AU’s Agenda 2063 goal
A single air transport market is one of the goals of AU’s Agenda 2063, aiming to connect Africa through aviation and other transport infrastructure to achieve integration and boost intra-Africa trade.
The single air transport market also aims to boost African nations’ tourism, economic growth, and economic development.
Kajange said Africa became the most expensive air transport market in the world because of individual nations’ policies and regulations that hinder air connectivity.
According to Euroavia International, a firm specialising in consulting services for airports and aviation industry, air transport in Africa is on average twice as expensive as the world average.
An African Open Skies vision has been there since the 1980s, culminating in the adoption of the Yamassoukro Decision of African Heads of States of November 14, 1999.
However, between 2004 and 2014, despite sustained economic growth on the continent, an increasing business and tourism sector and growing middle class, the market share of African airlines has dropped dramatically.

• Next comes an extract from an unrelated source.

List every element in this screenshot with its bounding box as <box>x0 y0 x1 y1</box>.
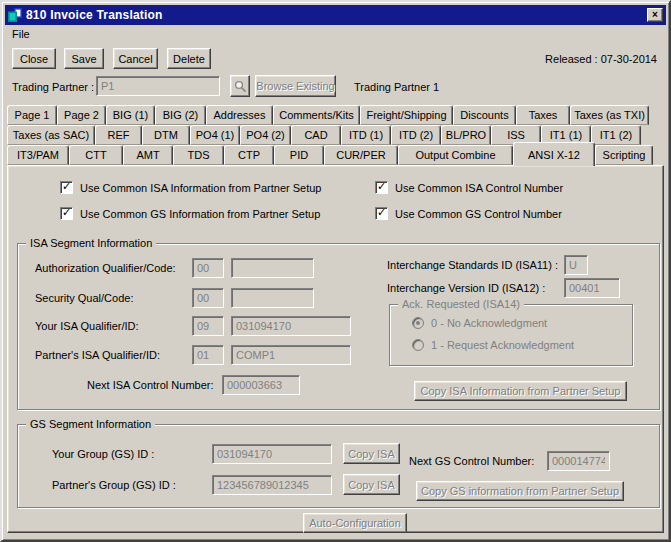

The loss of market share by African airlines has been estimated by the AU to have been from 60% to below 2%.
Resolving electoral disputes
Meanwhile, the AU is mediating to resolve potential electoral disputes in the Democratic Republic of Congo (DR Congo) and Gabon.
Commissioner for Political Affairs at the AU, Minata Samate Cessouma said resolving electoral disputes is at the heart of ensuring the welfare of the continent’s youth.
DR Congo is facing a protracted political and military crisis mainly triggered by the delay of presidential elections slated first to have been held in 2016 to replace outgoing president Joseph Kabila.
Meanwhile, parliamentary elections are scheduled to be held in Gabon on July 29, with opponents to the current president Ali Bongo accusing his government of planning to rig the election.
“Electoral disputes which lead to violence create refugees with youth, children, and women being the main victims,” said Cessouma.
Director of Department of Political Affairs at the AU, Khabele Matlosa said that state bodies trusted with holding elections need to effectively work if violence is to be avoided.
In 2017, 18 elections are expected to be held in Africa, in particular like the DR Congo’s presidential elections to be keenly watched on whether the continent can move out of electoral violence.
With more than 60 % of Africa’s 1 billion plus population being youth, both officials called for an inclusive political process in African countries or risk youth being used as electoral violence tools.